WORK TO COMPLETE: This calls for a word-for-word copy of all the data, with each picture removed.

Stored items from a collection
..........
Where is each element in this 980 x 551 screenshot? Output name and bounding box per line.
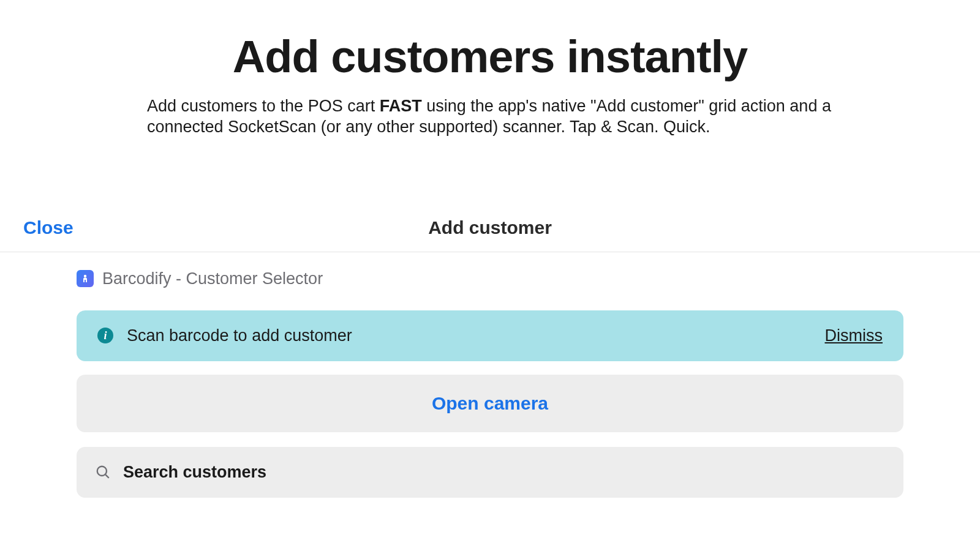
open-camera-button[interactable]: Open camera	[77, 375, 903, 432]
svg-point-1	[97, 467, 107, 476]
app-name-label: Barcodify - Customer Selector	[102, 269, 323, 288]
hero-subtitle-pre: Add customers to the POS cart	[147, 97, 380, 115]
info-icon: i	[97, 328, 113, 343]
modal-content: Barcodify - Customer Selector i Scan bar…	[0, 252, 980, 498]
modal-header: Close Add customer	[0, 199, 980, 252]
hero-title: Add customers instantly	[0, 31, 980, 83]
banner-text: Scan barcode to add customer	[127, 326, 812, 345]
modal-title: Add customer	[428, 217, 552, 238]
app-icon	[77, 270, 94, 287]
close-button[interactable]: Close	[23, 217, 74, 238]
app-identity-row: Barcodify - Customer Selector	[77, 269, 903, 288]
hero-section: Add customers instantly Add customers to…	[0, 0, 980, 156]
hero-subtitle: Add customers to the POS cart FAST using…	[135, 96, 845, 138]
svg-line-2	[105, 474, 108, 478]
hero-subtitle-bold: FAST	[380, 97, 422, 115]
search-customers-field[interactable]	[77, 447, 903, 498]
dismiss-button[interactable]: Dismiss	[825, 326, 883, 345]
scan-banner: i Scan barcode to add customer Dismiss	[77, 310, 903, 361]
search-input[interactable]	[123, 463, 885, 482]
svg-point-0	[84, 275, 86, 277]
search-icon	[95, 464, 111, 480]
..........
ANSWER FOR THIS EXERCISE:
Where is each element in this 980 x 551 screenshot? Output name and bounding box per line.
open-camera-button[interactable]: Open camera	[77, 375, 903, 432]
svg-point-1	[97, 467, 107, 476]
app-name-label: Barcodify - Customer Selector	[102, 269, 323, 288]
hero-subtitle-pre: Add customers to the POS cart	[147, 97, 380, 115]
info-icon: i	[97, 328, 113, 343]
modal-content: Barcodify - Customer Selector i Scan bar…	[0, 252, 980, 498]
modal-header: Close Add customer	[0, 199, 980, 252]
hero-title: Add customers instantly	[0, 31, 980, 83]
banner-text: Scan barcode to add customer	[127, 326, 812, 345]
modal-title: Add customer	[428, 217, 552, 238]
app-icon	[77, 270, 94, 287]
close-button[interactable]: Close	[23, 217, 74, 238]
app-identity-row: Barcodify - Customer Selector	[77, 269, 903, 288]
hero-section: Add customers instantly Add customers to…	[0, 0, 980, 156]
hero-subtitle: Add customers to the POS cart FAST using…	[135, 96, 845, 138]
svg-line-2	[105, 474, 108, 478]
hero-subtitle-bold: FAST	[380, 97, 422, 115]
search-customers-field[interactable]	[77, 447, 903, 498]
dismiss-button[interactable]: Dismiss	[825, 326, 883, 345]
scan-banner: i Scan barcode to add customer Dismiss	[77, 310, 903, 361]
search-input[interactable]	[123, 463, 885, 482]
svg-point-0	[84, 275, 86, 277]
search-icon	[95, 464, 111, 480]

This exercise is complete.